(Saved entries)
════════════════════
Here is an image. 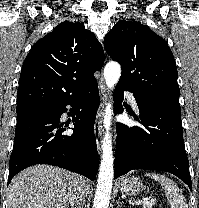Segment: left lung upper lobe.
<instances>
[{
	"label": "left lung upper lobe",
	"mask_w": 199,
	"mask_h": 208,
	"mask_svg": "<svg viewBox=\"0 0 199 208\" xmlns=\"http://www.w3.org/2000/svg\"><path fill=\"white\" fill-rule=\"evenodd\" d=\"M104 47L121 64L118 84L151 103L180 107L177 67L163 38L139 22L121 20L105 36Z\"/></svg>",
	"instance_id": "1"
}]
</instances>
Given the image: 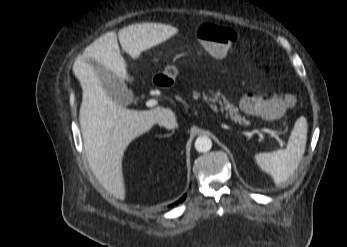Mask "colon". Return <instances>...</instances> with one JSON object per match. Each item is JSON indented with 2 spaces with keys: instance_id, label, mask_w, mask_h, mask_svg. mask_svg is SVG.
Listing matches in <instances>:
<instances>
[{
  "instance_id": "5ec220e1",
  "label": "colon",
  "mask_w": 347,
  "mask_h": 247,
  "mask_svg": "<svg viewBox=\"0 0 347 247\" xmlns=\"http://www.w3.org/2000/svg\"><path fill=\"white\" fill-rule=\"evenodd\" d=\"M196 36L206 52L218 59L225 57L239 38L234 29L216 23L200 25ZM293 104L294 100L290 96L272 99V92L264 91L260 95L244 96L240 101V108L250 115L278 117Z\"/></svg>"
}]
</instances>
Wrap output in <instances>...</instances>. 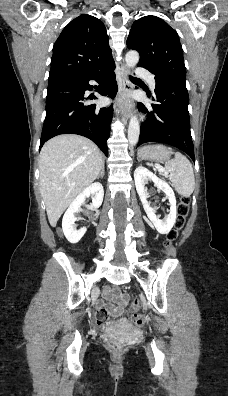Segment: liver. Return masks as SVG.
I'll use <instances>...</instances> for the list:
<instances>
[{
    "mask_svg": "<svg viewBox=\"0 0 228 396\" xmlns=\"http://www.w3.org/2000/svg\"><path fill=\"white\" fill-rule=\"evenodd\" d=\"M103 164L98 147L83 136L59 135L44 144L39 156V188L52 227L97 178Z\"/></svg>",
    "mask_w": 228,
    "mask_h": 396,
    "instance_id": "obj_1",
    "label": "liver"
}]
</instances>
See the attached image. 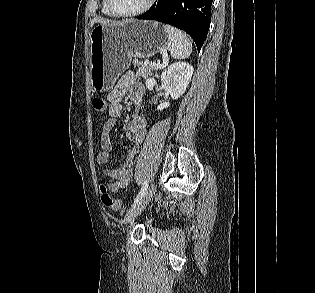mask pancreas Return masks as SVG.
Returning a JSON list of instances; mask_svg holds the SVG:
<instances>
[{"label": "pancreas", "mask_w": 315, "mask_h": 293, "mask_svg": "<svg viewBox=\"0 0 315 293\" xmlns=\"http://www.w3.org/2000/svg\"><path fill=\"white\" fill-rule=\"evenodd\" d=\"M133 64L138 68L136 71V77L138 78L143 77L146 79L152 74V71L157 70V68L153 66L151 62H142L135 59L133 60Z\"/></svg>", "instance_id": "cf45deb5"}]
</instances>
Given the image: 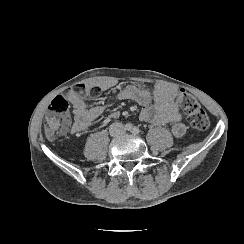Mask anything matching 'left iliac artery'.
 Segmentation results:
<instances>
[{
    "label": "left iliac artery",
    "instance_id": "left-iliac-artery-1",
    "mask_svg": "<svg viewBox=\"0 0 244 244\" xmlns=\"http://www.w3.org/2000/svg\"><path fill=\"white\" fill-rule=\"evenodd\" d=\"M139 132H140V130H139V128H137V127H134V128L132 129V133L135 134V135L139 134Z\"/></svg>",
    "mask_w": 244,
    "mask_h": 244
}]
</instances>
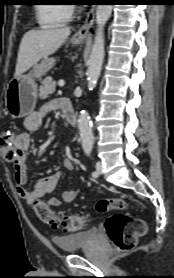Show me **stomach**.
<instances>
[{
    "instance_id": "0dacf381",
    "label": "stomach",
    "mask_w": 174,
    "mask_h": 278,
    "mask_svg": "<svg viewBox=\"0 0 174 278\" xmlns=\"http://www.w3.org/2000/svg\"><path fill=\"white\" fill-rule=\"evenodd\" d=\"M84 39L85 36L74 35L70 42L78 45ZM55 62L54 57H45L40 63H36L28 74H21L9 82L5 93V106L12 118L25 117L34 110L38 96L35 79L45 75Z\"/></svg>"
}]
</instances>
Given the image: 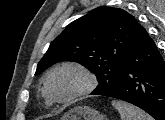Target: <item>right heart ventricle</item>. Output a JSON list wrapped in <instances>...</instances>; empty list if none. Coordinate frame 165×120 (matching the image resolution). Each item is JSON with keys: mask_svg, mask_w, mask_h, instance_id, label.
Returning <instances> with one entry per match:
<instances>
[{"mask_svg": "<svg viewBox=\"0 0 165 120\" xmlns=\"http://www.w3.org/2000/svg\"><path fill=\"white\" fill-rule=\"evenodd\" d=\"M43 95H44V98H45L46 102H50V99H49L48 96L46 95L44 89H43Z\"/></svg>", "mask_w": 165, "mask_h": 120, "instance_id": "1", "label": "right heart ventricle"}]
</instances>
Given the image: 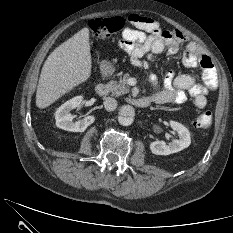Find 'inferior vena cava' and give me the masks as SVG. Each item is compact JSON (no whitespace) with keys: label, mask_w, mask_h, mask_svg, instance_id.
Masks as SVG:
<instances>
[{"label":"inferior vena cava","mask_w":233,"mask_h":233,"mask_svg":"<svg viewBox=\"0 0 233 233\" xmlns=\"http://www.w3.org/2000/svg\"><path fill=\"white\" fill-rule=\"evenodd\" d=\"M104 107L107 111H114L117 108V101L112 97H107L104 100Z\"/></svg>","instance_id":"inferior-vena-cava-1"}]
</instances>
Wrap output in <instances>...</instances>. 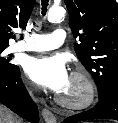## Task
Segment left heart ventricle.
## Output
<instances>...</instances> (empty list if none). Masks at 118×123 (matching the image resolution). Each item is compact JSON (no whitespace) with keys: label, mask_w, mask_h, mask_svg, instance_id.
Masks as SVG:
<instances>
[{"label":"left heart ventricle","mask_w":118,"mask_h":123,"mask_svg":"<svg viewBox=\"0 0 118 123\" xmlns=\"http://www.w3.org/2000/svg\"><path fill=\"white\" fill-rule=\"evenodd\" d=\"M83 94L84 87L82 83L72 80L71 78L67 87L62 92H60V95L72 101L79 100Z\"/></svg>","instance_id":"left-heart-ventricle-1"}]
</instances>
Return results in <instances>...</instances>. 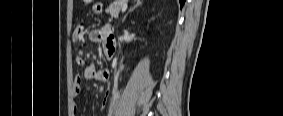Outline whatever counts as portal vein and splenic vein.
<instances>
[{
  "mask_svg": "<svg viewBox=\"0 0 283 116\" xmlns=\"http://www.w3.org/2000/svg\"><path fill=\"white\" fill-rule=\"evenodd\" d=\"M127 10V4H123L122 6V12H125Z\"/></svg>",
  "mask_w": 283,
  "mask_h": 116,
  "instance_id": "portal-vein-and-splenic-vein-1",
  "label": "portal vein and splenic vein"
}]
</instances>
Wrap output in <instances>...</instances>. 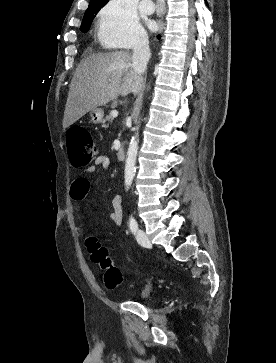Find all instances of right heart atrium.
Instances as JSON below:
<instances>
[{
	"label": "right heart atrium",
	"instance_id": "obj_1",
	"mask_svg": "<svg viewBox=\"0 0 276 363\" xmlns=\"http://www.w3.org/2000/svg\"><path fill=\"white\" fill-rule=\"evenodd\" d=\"M98 37L105 45L130 48L145 42L146 33L126 0H109L98 14Z\"/></svg>",
	"mask_w": 276,
	"mask_h": 363
}]
</instances>
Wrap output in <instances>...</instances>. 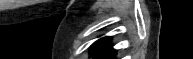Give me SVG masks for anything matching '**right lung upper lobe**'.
<instances>
[{"label": "right lung upper lobe", "mask_w": 193, "mask_h": 59, "mask_svg": "<svg viewBox=\"0 0 193 59\" xmlns=\"http://www.w3.org/2000/svg\"><path fill=\"white\" fill-rule=\"evenodd\" d=\"M91 54L93 59H114L115 51L109 44V38H103L92 45Z\"/></svg>", "instance_id": "cb5924a9"}]
</instances>
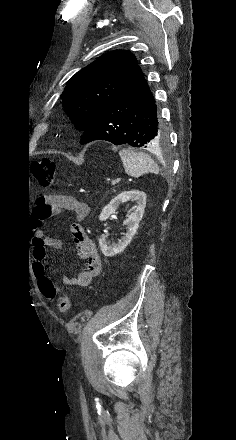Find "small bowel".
<instances>
[{"mask_svg":"<svg viewBox=\"0 0 236 440\" xmlns=\"http://www.w3.org/2000/svg\"><path fill=\"white\" fill-rule=\"evenodd\" d=\"M35 222L40 223L54 214L69 211L73 212L77 221L83 220L89 213L87 204L68 195H41L35 201ZM71 234L77 254L86 261L85 268L75 277L62 276L66 286L86 287L101 273L102 261L94 242L87 236L83 227L75 222L71 226ZM35 246L34 276L38 281L46 277L44 247L61 248V241L51 236H44L41 231H35L33 237Z\"/></svg>","mask_w":236,"mask_h":440,"instance_id":"1","label":"small bowel"}]
</instances>
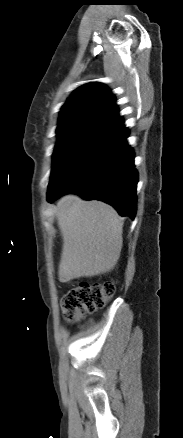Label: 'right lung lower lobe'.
I'll use <instances>...</instances> for the list:
<instances>
[{
  "mask_svg": "<svg viewBox=\"0 0 183 438\" xmlns=\"http://www.w3.org/2000/svg\"><path fill=\"white\" fill-rule=\"evenodd\" d=\"M123 123L117 118L95 133L49 183L48 202L65 193H77L87 200L104 201L121 216L134 219L138 173Z\"/></svg>",
  "mask_w": 183,
  "mask_h": 438,
  "instance_id": "right-lung-lower-lobe-1",
  "label": "right lung lower lobe"
}]
</instances>
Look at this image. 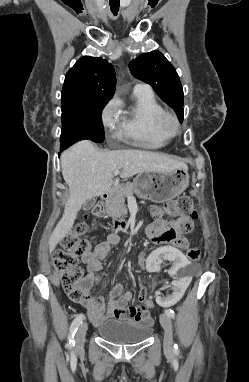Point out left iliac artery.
Returning a JSON list of instances; mask_svg holds the SVG:
<instances>
[{
  "instance_id": "left-iliac-artery-1",
  "label": "left iliac artery",
  "mask_w": 249,
  "mask_h": 382,
  "mask_svg": "<svg viewBox=\"0 0 249 382\" xmlns=\"http://www.w3.org/2000/svg\"><path fill=\"white\" fill-rule=\"evenodd\" d=\"M165 314H166L167 316H169L170 318H174V317H175V313H174V311L171 310V309H167V310H165ZM174 348H175V349L178 348V347H177V344L174 345Z\"/></svg>"
}]
</instances>
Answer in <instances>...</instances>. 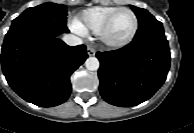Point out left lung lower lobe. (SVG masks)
I'll return each mask as SVG.
<instances>
[{
  "mask_svg": "<svg viewBox=\"0 0 194 133\" xmlns=\"http://www.w3.org/2000/svg\"><path fill=\"white\" fill-rule=\"evenodd\" d=\"M96 56L100 93L106 102L120 107L148 100L166 80L170 66L168 41L158 20L139 26L125 47Z\"/></svg>",
  "mask_w": 194,
  "mask_h": 133,
  "instance_id": "0a47b994",
  "label": "left lung lower lobe"
}]
</instances>
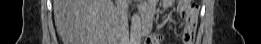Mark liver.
Masks as SVG:
<instances>
[{"label": "liver", "instance_id": "1", "mask_svg": "<svg viewBox=\"0 0 261 44\" xmlns=\"http://www.w3.org/2000/svg\"><path fill=\"white\" fill-rule=\"evenodd\" d=\"M54 19L64 44L116 42L114 25L123 24L112 0H54ZM115 44V43H108Z\"/></svg>", "mask_w": 261, "mask_h": 44}]
</instances>
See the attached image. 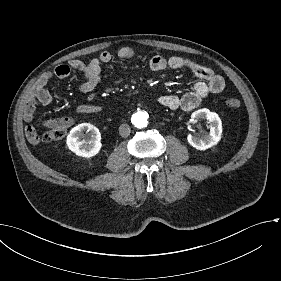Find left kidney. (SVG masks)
Segmentation results:
<instances>
[{
	"label": "left kidney",
	"instance_id": "1",
	"mask_svg": "<svg viewBox=\"0 0 281 281\" xmlns=\"http://www.w3.org/2000/svg\"><path fill=\"white\" fill-rule=\"evenodd\" d=\"M192 119H206L210 124V132L203 138H197L189 134L187 140L191 146L198 150H205L216 145L222 135V122L218 114L203 108L196 110L191 115Z\"/></svg>",
	"mask_w": 281,
	"mask_h": 281
}]
</instances>
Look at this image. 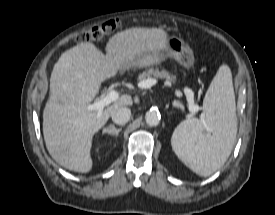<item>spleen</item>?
Wrapping results in <instances>:
<instances>
[{
    "mask_svg": "<svg viewBox=\"0 0 275 215\" xmlns=\"http://www.w3.org/2000/svg\"><path fill=\"white\" fill-rule=\"evenodd\" d=\"M201 119L181 122L171 143L178 158L193 172L209 176L227 161L237 134V117L232 73L222 65L203 101Z\"/></svg>",
    "mask_w": 275,
    "mask_h": 215,
    "instance_id": "obj_1",
    "label": "spleen"
}]
</instances>
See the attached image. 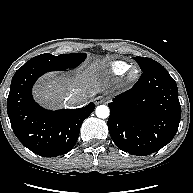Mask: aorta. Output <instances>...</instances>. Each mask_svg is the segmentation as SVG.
Returning a JSON list of instances; mask_svg holds the SVG:
<instances>
[{
	"label": "aorta",
	"mask_w": 193,
	"mask_h": 193,
	"mask_svg": "<svg viewBox=\"0 0 193 193\" xmlns=\"http://www.w3.org/2000/svg\"><path fill=\"white\" fill-rule=\"evenodd\" d=\"M110 114V110L106 105H100L96 108V116L99 118H107Z\"/></svg>",
	"instance_id": "1"
}]
</instances>
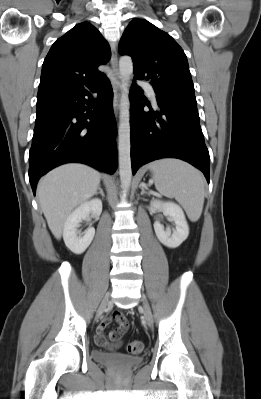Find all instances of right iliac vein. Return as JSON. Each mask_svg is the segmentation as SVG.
<instances>
[{"label": "right iliac vein", "mask_w": 261, "mask_h": 399, "mask_svg": "<svg viewBox=\"0 0 261 399\" xmlns=\"http://www.w3.org/2000/svg\"><path fill=\"white\" fill-rule=\"evenodd\" d=\"M109 302H110L109 295H107L104 298V300L102 301V303H101V305L99 307V310H98V313H97V318H99L102 315L103 311L105 310V308L107 307Z\"/></svg>", "instance_id": "right-iliac-vein-1"}]
</instances>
════════════════════
#### Exercise directions
No pictures should appear in the copy. Reproduce exactly the lines from the line containing "Find all instances of right iliac" through the last line of the data, inclusive.

#### Completed exercise
Find all instances of right iliac vein. Return as JSON. Each mask_svg is the segmentation as SVG.
<instances>
[{"label": "right iliac vein", "mask_w": 261, "mask_h": 399, "mask_svg": "<svg viewBox=\"0 0 261 399\" xmlns=\"http://www.w3.org/2000/svg\"><path fill=\"white\" fill-rule=\"evenodd\" d=\"M109 302H110L109 295H107L104 298V300L102 301V303H101V305L99 307V310H98V313H97V318H99L102 315L103 311L105 310V308L107 307Z\"/></svg>", "instance_id": "right-iliac-vein-1"}]
</instances>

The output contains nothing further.